→ INPUT FOR THIS TASK
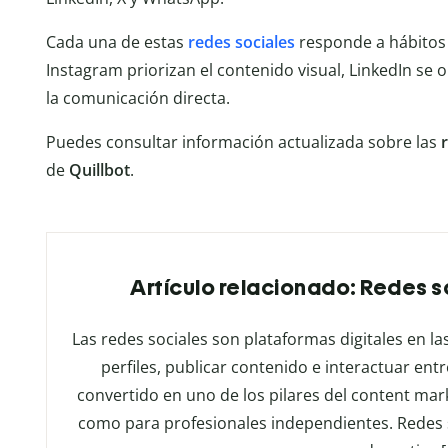
Cada una de estas
redes sociales
responde a hábitos
Instagram priorizan el contenido visual, LinkedIn se 
la comunicación directa.
Puedes consultar información actualizada sobre las
de
Quillbot
.
Artículo relacionado: Redes so
Las redes sociales son plataformas digitales en 
perfiles, publicar contenido e interactuar entre
convertido en uno de los pilares del content mar
como para profesionales independientes. Redes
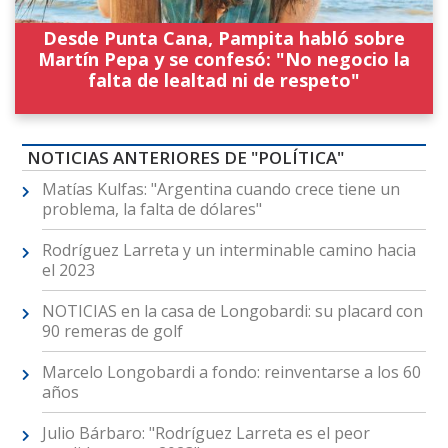
Desde Punta Cana, Pampita habló sobre
Martín Pepa y se confesó: "No negocio la
falta de lealtad ni de respeto"
NOTICIAS ANTERIORES DE "POLÍTICA"
Matías Kulfas: "Argentina cuando crece tiene un
problema, la falta de dólares"
Rodríguez Larreta y un interminable camino hacia
el 2023
NOTICIAS en la casa de Longobardi: su placard con
90 remeras de golf
Marcelo Longobardi a fondo: reinventarse a los 60
años
Julio Bárbaro: "Rodríguez Larreta es el peor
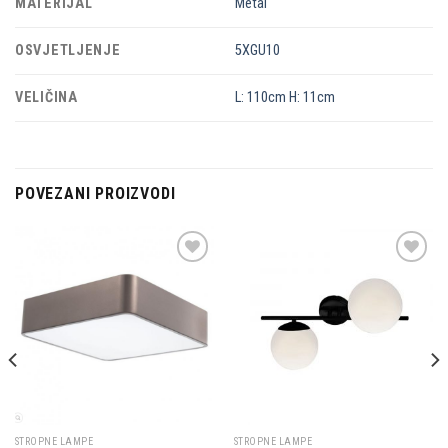
MATERIJAL
Metal
OSVJETLJENJE
5XGU10
VELIČINA
L: 110cm H: 11cm
POVEZANI PROIZVODI
Dodaj u
Dodaj u
omiljene
omiljene
STROPNE LAMPE
STROPNE LAMPE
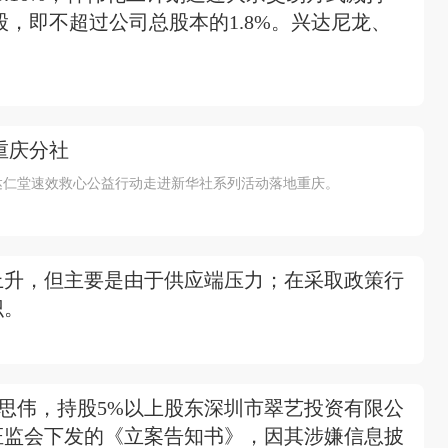
万股，即不超过公司总股本的1.8%。兴达尼龙、
重庆分社
的达仁堂速效救心公益行动走进新华社系列活动落地重庆。
上升，但主要是由于供应端压力；在采取政策行
识。
陈思伟，持股5%以上股东深圳市翠艺投资有限公
证监会下发的《立案告知书》，因其涉嫌信息披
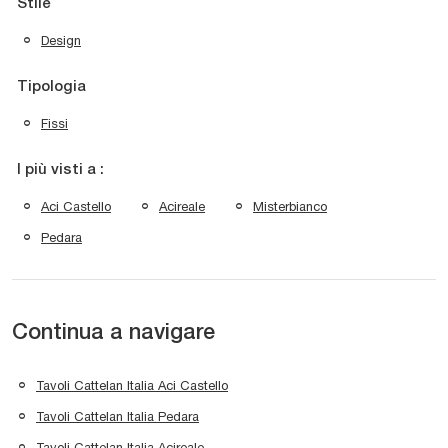
Stile
Design
Tipologia
Fissi
I più visti a :
Aci Castello
Acireale
Misterbianco
Pedara
Continua a navigare
Tavoli Cattelan Italia Aci Castello
Tavoli Cattelan Italia Pedara
Tavoli Cattelan Italia Acireale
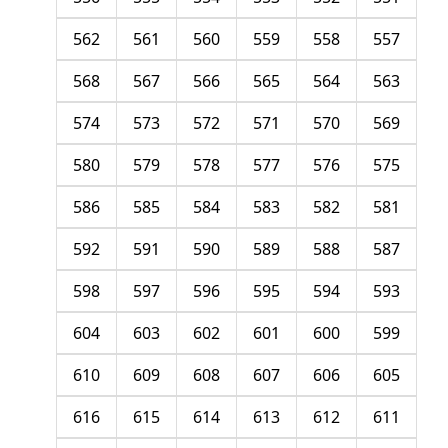
562
561
560
559
558
557
568
567
566
565
564
563
574
573
572
571
570
569
580
579
578
577
576
575
586
585
584
583
582
581
592
591
590
589
588
587
598
597
596
595
594
593
604
603
602
601
600
599
610
609
608
607
606
605
616
615
614
613
612
611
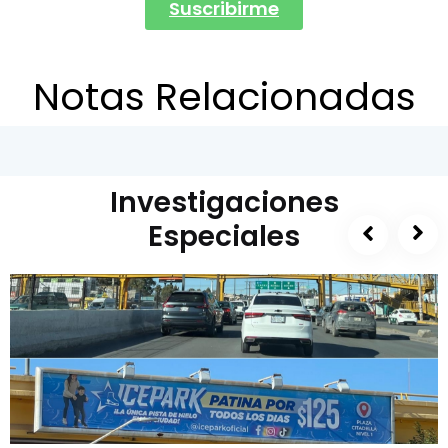
Suscribirme
Notas Relacionadas
Investigaciones
Especiales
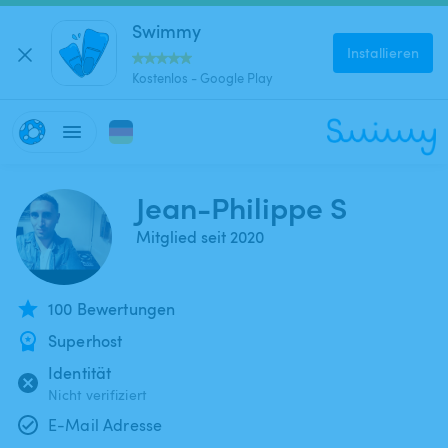
Swimmy
Installieren
Kostenlos - Google Play
Jean-Philippe S
Mitglied seit 2020
100 Bewertungen
Superhost
Identität
Nicht verifiziert
E-Mail Adresse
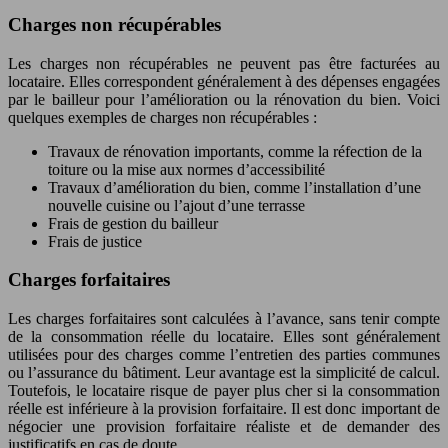
Charges non récupérables
Les charges non récupérables ne peuvent pas être facturées au
locataire. Elles correspondent généralement à des dépenses engagées
par le bailleur pour l’amélioration ou la rénovation du bien. Voici
quelques exemples de charges non récupérables :
Travaux de rénovation importants, comme la réfection de la
toiture ou la mise aux normes d’accessibilité
Travaux d’amélioration du bien, comme l’installation d’une
nouvelle cuisine ou l’ajout d’une terrasse
Frais de gestion du bailleur
Frais de justice
Charges forfaitaires
Les charges forfaitaires sont calculées à l’avance, sans tenir compte
de la consommation réelle du locataire. Elles sont généralement
utilisées pour des charges comme l’entretien des parties communes
ou l’assurance du bâtiment. Leur avantage est la simplicité de calcul.
Toutefois, le locataire risque de payer plus cher si la consommation
réelle est inférieure à la provision forfaitaire. Il est donc important de
négocier une provision forfaitaire réaliste et de demander des
justificatifs en cas de doute.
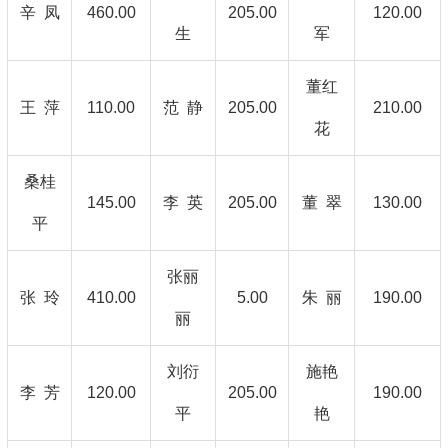
辛 凤
460.00
205.00
120.00
生
军
董红
王 萍
110.00
范 静
205.00
210.00
花
桑桂
145.00
李 英
205.00
董 翠
130.00
平
张丽
张 玲
410.00
5.00
朱 丽
190.00
丽
刘衍
施艳
李 芳
120.00
205.00
190.00
平
艳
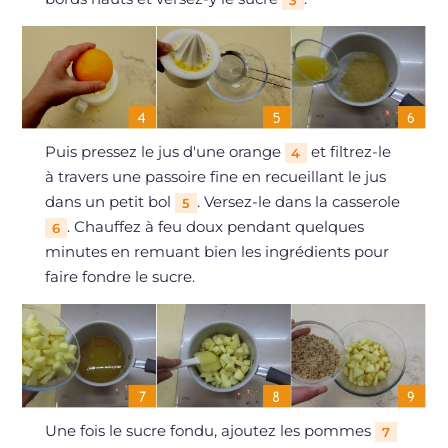
Puis pressez le jus d'une orange
et filtrez-le
4
à travers une passoire fine en recueillant le jus
dans un petit bol
. Versez-le dans la casserole
5
. Chauffez à feu doux pendant quelques
6
minutes en remuant bien les ingrédients pour
faire fondre le sucre.
Une fois le sucre fondu, ajoutez les pommes
7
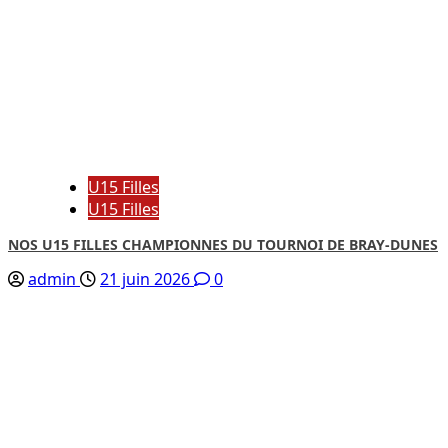
U15 Filles
U15 Filles
NOS U15 FILLES CHAMPIONNES DU TOURNOI DE BRAY-DUNES
admin
21 juin 2026
0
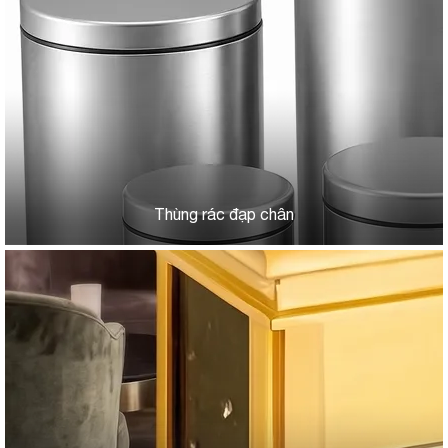
Thùng rác đạp chân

→ WHAT YOU ARE ASKED TO DO
Only the lines from the beginning of the records up to and including the line with "convertido en uno" should appear, exactly as they are, and no pictures.

→ RESPONSE
Cada una de estas
redes sociales
responde a hábitos
Instagram priorizan el contenido visual, LinkedIn se 
la comunicación directa.
Puedes consultar información actualizada sobre las
de
Quillbot
.
Artículo relacionado: Redes so
Las redes sociales son plataformas digitales en 
perfiles, publicar contenido e interactuar entre
convertido en uno de los pilares del content mar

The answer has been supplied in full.